In 1943, Mize joined the U.S. Navy after passing his physical at Jefferson Barracks in Missouri. He was based at Great Lakes and played for the Bluejackets baseball team with Frankie Baumholtz, Joe Grace, Johnny Lucadello, George Dickey, and Tom Ferrick.
By 1944, he had reached the rank of Specialist First Class and was sent to Hawaii to play with the Navy’s other Major League Baseball All-Stars. He was based at the Naval Air Station Kaneohe and is known for the 425-foot home run he hit. Mize and the Navy’s Fifth Fleet team then went on a tour to the Pacific, stopping at the Marshall Islands, Guam, Saipan, Palau, and Leyte. Mize and his teammates soon found themselves on islands with an enemy presence. It wasn’t uncommon for a Japanese sniper round to reach close proximity of the ball field. Proving that in wartime, even playing baseball is not always a safe place to be.

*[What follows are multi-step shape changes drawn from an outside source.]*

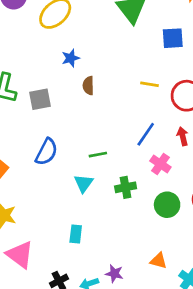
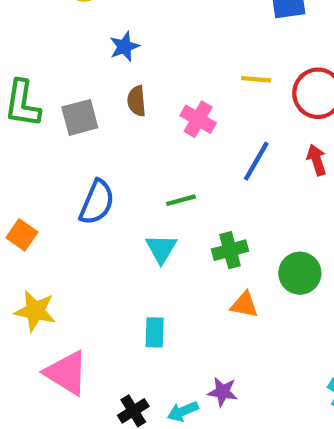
brown semicircle: (88, 86) -> (137, 101), moved
pink cross: (160, 164) -> (198, 119), moved
orange triangle: (158, 261) -> (244, 305), moved

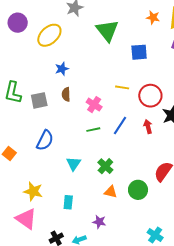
green line: (181, 200) -> (93, 130), moved
green cross: (230, 250) -> (105, 166), turned -35
green circle: (300, 273) -> (138, 190), moved
yellow star: (35, 311) -> (33, 191), moved
purple star: (223, 392) -> (99, 222), moved

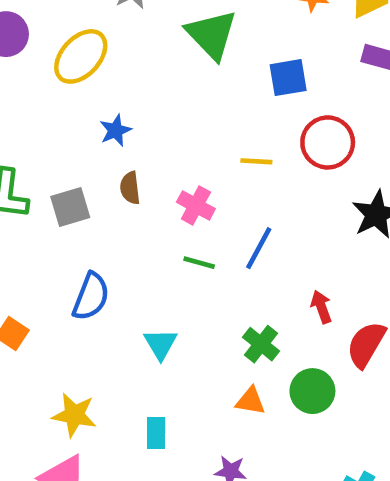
red circle: (150, 96) -> (328, 142), moved
red arrow: (148, 127) -> (321, 307), moved
green line: (93, 130) -> (199, 263), turned 32
green cross: (105, 166) -> (261, 344), moved

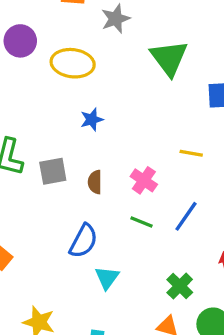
yellow ellipse: (81, 56) -> (73, 63), turned 48
brown semicircle: (130, 188) -> (95, 182), moved
blue semicircle: (91, 297) -> (84, 241), moved

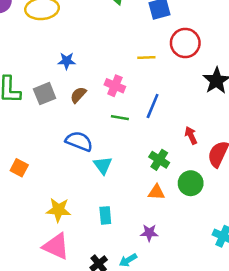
blue star: (92, 120) -> (67, 61), moved, turned 30
brown semicircle: (95, 182) -> (78, 95), turned 54
blue semicircle: (84, 241) -> (79, 141), turned -84

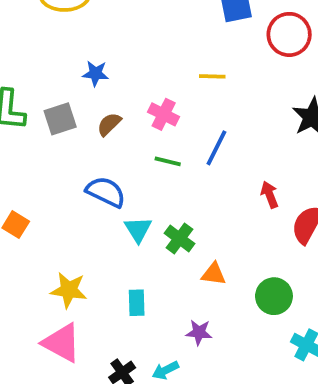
red circle: (185, 43) -> (289, 34), moved
green cross: (159, 160) -> (179, 238), moved
green circle: (191, 183) -> (274, 296), moved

Mize was discharged in October 1945 and returned to the Giants in 1946. He retired at the end of the 1953 season, ending his career while he was with the New York Yankees. Over his playing career, he had played in 10 All-Star games and hit home runs in every major league stadium in the country. He had a career batting average of .312 with 359 home runs, 1,337 RBIs and 2,011 hits. Mize was inducted into the National Baseball Hall of Fame in 1981.
The Foundation honors Mize for his longstanding commitment to his country and sacrifices he made while serving in the Navy. He is admired for his ability to overcome adversity and the passion for baseball that he brought with him to the military.